- [GOAL OF THE EXERCISE] Somewhere below are a line with "Из сердечных и сосудистых проблем (не совем" and a later line with "vos équipements culinaires.". Output exactly those lines and all lines between them.

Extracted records

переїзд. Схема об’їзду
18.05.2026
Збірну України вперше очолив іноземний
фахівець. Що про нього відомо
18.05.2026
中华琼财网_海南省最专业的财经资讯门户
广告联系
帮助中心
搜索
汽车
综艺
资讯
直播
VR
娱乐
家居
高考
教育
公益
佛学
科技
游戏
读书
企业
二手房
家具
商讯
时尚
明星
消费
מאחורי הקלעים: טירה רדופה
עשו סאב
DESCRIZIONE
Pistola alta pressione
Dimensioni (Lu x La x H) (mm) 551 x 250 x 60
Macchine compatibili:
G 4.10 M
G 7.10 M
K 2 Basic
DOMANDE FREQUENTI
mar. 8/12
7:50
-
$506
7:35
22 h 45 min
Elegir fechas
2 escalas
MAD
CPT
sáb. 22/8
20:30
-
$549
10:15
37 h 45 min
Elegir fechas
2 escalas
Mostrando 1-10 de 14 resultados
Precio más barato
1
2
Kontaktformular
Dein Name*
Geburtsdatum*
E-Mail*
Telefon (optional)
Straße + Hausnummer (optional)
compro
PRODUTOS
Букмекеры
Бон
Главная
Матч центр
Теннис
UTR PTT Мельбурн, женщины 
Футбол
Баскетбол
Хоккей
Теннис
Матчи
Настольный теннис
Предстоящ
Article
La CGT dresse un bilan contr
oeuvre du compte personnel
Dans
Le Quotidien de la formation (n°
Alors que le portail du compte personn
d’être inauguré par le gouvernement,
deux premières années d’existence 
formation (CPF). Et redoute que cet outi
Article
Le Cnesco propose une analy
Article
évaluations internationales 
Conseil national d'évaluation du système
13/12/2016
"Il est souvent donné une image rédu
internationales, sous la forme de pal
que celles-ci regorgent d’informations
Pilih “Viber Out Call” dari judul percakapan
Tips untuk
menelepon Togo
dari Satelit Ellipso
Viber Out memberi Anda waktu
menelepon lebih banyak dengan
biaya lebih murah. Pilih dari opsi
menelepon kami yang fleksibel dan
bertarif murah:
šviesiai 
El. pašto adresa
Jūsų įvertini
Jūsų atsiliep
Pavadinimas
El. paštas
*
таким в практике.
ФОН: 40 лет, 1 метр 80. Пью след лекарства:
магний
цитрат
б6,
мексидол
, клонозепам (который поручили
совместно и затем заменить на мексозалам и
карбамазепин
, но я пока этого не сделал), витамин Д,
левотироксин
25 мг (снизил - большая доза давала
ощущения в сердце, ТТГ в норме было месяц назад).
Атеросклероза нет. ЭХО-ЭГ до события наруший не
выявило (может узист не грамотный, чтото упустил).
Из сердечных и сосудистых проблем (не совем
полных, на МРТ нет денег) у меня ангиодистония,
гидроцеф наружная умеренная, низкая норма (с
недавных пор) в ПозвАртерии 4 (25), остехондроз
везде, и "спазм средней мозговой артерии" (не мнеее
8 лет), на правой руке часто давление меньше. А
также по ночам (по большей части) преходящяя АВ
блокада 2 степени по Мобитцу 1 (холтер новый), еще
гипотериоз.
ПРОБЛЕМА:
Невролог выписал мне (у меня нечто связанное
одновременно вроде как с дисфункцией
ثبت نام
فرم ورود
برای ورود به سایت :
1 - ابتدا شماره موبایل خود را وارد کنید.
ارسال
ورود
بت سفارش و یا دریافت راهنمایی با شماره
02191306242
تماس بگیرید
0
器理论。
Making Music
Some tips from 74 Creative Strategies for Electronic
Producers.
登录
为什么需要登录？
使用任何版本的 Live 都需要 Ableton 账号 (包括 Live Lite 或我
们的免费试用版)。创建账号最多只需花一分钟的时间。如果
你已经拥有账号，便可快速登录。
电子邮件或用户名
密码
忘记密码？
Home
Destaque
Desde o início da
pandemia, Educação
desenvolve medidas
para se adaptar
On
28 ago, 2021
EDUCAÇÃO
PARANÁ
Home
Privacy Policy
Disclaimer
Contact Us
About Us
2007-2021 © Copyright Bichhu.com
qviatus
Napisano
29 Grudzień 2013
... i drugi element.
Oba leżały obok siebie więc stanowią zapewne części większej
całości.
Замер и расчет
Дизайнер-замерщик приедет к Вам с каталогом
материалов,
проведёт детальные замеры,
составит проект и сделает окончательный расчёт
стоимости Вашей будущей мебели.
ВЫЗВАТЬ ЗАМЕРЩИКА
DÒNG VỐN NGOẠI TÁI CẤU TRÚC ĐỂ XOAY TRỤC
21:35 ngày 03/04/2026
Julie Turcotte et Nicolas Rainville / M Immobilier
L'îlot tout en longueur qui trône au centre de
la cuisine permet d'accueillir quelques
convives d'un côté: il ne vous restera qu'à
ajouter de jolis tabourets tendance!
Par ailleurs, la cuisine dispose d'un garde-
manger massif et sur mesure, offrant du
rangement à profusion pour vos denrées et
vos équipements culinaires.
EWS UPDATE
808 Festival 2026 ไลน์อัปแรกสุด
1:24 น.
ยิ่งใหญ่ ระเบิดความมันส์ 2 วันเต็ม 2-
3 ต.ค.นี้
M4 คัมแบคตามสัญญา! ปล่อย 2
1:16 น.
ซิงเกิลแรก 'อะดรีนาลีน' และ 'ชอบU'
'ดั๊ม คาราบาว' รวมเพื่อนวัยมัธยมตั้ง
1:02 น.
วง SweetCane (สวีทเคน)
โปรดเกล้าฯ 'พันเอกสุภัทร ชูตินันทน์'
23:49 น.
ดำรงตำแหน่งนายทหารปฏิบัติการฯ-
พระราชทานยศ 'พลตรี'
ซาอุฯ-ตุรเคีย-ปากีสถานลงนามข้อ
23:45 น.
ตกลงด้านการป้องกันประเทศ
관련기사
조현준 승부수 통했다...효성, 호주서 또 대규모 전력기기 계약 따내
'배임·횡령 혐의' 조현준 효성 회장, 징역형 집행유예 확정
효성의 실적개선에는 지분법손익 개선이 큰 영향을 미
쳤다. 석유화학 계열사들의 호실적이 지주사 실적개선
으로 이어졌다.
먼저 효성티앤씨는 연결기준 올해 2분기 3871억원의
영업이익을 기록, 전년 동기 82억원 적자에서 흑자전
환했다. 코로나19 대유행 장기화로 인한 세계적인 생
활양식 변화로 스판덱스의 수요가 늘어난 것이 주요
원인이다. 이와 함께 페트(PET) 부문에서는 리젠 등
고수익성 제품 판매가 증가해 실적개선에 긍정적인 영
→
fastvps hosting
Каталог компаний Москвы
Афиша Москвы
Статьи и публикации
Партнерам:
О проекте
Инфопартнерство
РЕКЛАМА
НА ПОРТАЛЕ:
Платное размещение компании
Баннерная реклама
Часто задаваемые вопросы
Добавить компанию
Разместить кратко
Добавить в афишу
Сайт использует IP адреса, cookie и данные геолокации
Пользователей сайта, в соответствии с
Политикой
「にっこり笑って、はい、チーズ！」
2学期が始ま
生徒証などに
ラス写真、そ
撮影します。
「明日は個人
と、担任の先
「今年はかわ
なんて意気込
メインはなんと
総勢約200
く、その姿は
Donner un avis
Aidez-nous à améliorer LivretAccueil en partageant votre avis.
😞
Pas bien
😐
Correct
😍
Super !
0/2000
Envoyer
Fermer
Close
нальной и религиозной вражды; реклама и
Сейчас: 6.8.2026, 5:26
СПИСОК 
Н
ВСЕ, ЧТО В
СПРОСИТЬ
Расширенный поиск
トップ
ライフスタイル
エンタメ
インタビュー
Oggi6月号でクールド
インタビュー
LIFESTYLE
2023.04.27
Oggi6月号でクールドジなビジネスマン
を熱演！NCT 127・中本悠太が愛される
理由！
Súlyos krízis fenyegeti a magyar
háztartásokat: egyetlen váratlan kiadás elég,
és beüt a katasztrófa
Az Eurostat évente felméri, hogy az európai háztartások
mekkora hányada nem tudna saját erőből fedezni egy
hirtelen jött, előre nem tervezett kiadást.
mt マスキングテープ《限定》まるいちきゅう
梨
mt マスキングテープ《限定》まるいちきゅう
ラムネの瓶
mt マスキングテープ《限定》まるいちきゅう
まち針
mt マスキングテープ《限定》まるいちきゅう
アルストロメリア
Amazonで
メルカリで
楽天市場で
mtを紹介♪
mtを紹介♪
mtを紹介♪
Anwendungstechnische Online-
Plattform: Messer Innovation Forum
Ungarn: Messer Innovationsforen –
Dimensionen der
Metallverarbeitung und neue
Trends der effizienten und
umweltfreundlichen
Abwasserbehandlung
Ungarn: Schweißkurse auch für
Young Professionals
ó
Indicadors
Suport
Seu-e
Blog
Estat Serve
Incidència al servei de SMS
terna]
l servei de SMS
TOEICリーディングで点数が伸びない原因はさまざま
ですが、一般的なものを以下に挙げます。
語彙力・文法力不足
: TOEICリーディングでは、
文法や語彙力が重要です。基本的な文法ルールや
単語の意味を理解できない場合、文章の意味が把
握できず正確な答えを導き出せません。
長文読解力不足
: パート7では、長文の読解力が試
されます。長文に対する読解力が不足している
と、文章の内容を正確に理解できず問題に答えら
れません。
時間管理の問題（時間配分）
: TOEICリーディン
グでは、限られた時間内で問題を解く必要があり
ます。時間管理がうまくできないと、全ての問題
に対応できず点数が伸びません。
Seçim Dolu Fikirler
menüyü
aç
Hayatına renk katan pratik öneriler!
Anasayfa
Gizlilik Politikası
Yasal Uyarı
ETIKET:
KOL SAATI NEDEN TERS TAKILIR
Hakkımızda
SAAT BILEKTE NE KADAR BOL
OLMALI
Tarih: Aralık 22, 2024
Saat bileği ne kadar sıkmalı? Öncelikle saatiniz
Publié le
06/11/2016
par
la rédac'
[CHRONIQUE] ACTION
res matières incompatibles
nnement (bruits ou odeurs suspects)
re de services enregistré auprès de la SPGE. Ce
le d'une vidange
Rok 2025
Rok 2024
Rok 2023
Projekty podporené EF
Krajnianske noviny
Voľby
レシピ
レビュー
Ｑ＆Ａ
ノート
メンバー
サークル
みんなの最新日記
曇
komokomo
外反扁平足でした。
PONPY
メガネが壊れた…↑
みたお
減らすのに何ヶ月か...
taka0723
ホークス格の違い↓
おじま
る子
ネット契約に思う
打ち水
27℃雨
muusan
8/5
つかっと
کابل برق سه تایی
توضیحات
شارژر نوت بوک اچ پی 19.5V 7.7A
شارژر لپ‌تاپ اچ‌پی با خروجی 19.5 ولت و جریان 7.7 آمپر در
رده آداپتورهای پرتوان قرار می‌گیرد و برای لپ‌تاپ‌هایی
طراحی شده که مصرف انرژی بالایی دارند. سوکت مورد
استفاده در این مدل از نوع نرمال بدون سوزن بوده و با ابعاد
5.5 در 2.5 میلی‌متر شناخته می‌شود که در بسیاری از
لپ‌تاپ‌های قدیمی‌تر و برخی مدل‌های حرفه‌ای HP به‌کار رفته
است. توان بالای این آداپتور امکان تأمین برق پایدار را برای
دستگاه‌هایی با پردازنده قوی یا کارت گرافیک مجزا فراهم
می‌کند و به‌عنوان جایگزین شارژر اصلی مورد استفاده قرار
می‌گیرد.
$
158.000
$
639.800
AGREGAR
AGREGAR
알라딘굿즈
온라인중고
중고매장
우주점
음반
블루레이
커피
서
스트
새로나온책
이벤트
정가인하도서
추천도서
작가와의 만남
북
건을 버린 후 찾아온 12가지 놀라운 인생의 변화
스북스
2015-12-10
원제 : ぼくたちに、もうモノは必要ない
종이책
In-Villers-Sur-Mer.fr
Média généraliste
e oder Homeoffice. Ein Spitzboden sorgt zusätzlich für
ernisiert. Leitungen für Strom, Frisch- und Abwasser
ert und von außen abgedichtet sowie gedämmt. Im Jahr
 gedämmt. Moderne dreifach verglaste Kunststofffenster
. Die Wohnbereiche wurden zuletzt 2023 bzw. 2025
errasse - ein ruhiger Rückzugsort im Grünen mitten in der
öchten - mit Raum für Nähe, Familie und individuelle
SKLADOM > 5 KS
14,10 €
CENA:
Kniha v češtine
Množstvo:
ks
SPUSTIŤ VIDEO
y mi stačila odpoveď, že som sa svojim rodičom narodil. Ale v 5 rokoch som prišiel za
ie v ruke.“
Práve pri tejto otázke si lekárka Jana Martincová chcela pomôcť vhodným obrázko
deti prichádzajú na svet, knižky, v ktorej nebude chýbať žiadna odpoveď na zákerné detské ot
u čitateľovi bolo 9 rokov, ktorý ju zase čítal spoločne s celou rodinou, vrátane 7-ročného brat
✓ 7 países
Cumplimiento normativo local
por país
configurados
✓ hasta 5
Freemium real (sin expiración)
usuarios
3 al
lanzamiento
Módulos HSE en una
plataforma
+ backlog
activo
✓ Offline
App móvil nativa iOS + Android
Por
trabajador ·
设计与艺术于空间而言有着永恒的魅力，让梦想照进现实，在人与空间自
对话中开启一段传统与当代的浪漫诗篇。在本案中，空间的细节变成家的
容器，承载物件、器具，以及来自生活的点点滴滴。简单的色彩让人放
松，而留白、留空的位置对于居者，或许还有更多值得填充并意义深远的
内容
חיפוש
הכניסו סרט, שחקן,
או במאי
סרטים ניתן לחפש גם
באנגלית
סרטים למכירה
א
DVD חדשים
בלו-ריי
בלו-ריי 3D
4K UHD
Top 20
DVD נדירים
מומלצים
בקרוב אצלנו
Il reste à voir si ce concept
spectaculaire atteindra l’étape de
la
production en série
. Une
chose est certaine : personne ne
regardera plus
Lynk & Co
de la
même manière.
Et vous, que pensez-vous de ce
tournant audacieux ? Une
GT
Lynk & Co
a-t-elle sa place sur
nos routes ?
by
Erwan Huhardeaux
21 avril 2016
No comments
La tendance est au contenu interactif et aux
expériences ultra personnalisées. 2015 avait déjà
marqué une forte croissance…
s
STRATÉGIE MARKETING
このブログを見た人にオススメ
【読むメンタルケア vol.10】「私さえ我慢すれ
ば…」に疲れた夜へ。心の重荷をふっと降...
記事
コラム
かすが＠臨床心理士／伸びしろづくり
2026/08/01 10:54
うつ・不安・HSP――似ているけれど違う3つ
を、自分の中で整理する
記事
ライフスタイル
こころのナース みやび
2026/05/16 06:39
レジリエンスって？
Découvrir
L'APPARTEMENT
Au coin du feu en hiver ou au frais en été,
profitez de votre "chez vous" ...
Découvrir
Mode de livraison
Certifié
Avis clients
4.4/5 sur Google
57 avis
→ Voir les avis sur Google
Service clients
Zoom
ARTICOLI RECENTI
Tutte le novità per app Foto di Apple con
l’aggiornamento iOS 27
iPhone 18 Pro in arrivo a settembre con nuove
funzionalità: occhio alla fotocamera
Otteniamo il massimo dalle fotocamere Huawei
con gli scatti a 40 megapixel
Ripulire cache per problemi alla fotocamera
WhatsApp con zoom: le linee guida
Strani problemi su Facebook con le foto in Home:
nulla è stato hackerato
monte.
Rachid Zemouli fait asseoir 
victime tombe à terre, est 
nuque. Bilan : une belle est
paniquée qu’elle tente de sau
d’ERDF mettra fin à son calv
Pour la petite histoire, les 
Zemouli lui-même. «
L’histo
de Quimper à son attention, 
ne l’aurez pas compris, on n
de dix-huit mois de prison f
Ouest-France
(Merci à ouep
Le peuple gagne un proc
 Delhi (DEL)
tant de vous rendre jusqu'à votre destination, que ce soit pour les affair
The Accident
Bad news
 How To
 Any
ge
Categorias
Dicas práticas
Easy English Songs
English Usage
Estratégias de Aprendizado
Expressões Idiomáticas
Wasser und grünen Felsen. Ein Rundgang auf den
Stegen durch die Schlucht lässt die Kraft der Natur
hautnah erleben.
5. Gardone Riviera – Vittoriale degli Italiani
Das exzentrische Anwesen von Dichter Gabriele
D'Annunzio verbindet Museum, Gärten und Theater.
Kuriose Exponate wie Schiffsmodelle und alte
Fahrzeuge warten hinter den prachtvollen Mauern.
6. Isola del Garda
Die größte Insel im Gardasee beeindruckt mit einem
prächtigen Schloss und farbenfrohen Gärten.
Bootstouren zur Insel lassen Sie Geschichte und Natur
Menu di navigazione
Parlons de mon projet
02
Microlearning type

- [FINISHED TASK]
Из сердечных и сосудистых проблем (не совем
полных, на МРТ нет денег) у меня ангиодистония,
гидроцеф наружная умеренная, низкая норма (с
недавных пор) в ПозвАртерии 4 (25), остехондроз
везде, и "спазм средней мозговой артерии" (не мнеее
8 лет), на правой руке часто давление меньше. А
также по ночам (по большей части) преходящяя АВ
блокада 2 степени по Мобитцу 1 (холтер новый), еще
гипотериоз.
ПРОБЛЕМА:
Невролог выписал мне (у меня нечто связанное
одновременно вроде как с дисфункцией
ثبت نام
فرم ورود
برای ورود به سایت :
1 - ابتدا شماره موبایل خود را وارد کنید.
ارسال
ورود
بت سفارش و یا دریافت راهنمایی با شماره
02191306242
تماس بگیرید
0
器理论。
Making Music
Some tips from 74 Creative Strategies for Electronic
Producers.
登录
为什么需要登录？
使用任何版本的 Live 都需要 Ableton 账号 (包括 Live Lite 或我
们的免费试用版)。创建账号最多只需花一分钟的时间。如果
你已经拥有账号，便可快速登录。
电子邮件或用户名
密码
忘记密码？
Home
Destaque
Desde o início da
pandemia, Educação
desenvolve medidas
para se adaptar
On
28 ago, 2021
EDUCAÇÃO
PARANÁ
Home
Privacy Policy
Disclaimer
Contact Us
About Us
2007-2021 © Copyright Bichhu.com
qviatus
Napisano
29 Grudzień 2013
... i drugi element.
Oba leżały obok siebie więc stanowią zapewne części większej
całości.
Замер и расчет
Дизайнер-замерщик приедет к Вам с каталогом
материалов,
проведёт детальные замеры,
составит проект и сделает окончательный расчёт
стоимости Вашей будущей мебели.
ВЫЗВАТЬ ЗАМЕРЩИКА
DÒNG VỐN NGOẠI TÁI CẤU TRÚC ĐỂ XOAY TRỤC
21:35 ngày 03/04/2026
Julie Turcotte et Nicolas Rainville / M Immobilier
L'îlot tout en longueur qui trône au centre de
la cuisine permet d'accueillir quelques
convives d'un côté: il ne vous restera qu'à
ajouter de jolis tabourets tendance!
Par ailleurs, la cuisine dispose d'un garde-
manger massif et sur mesure, offrant du
rangement à profusion pour vos denrées et
vos équipements culinaires.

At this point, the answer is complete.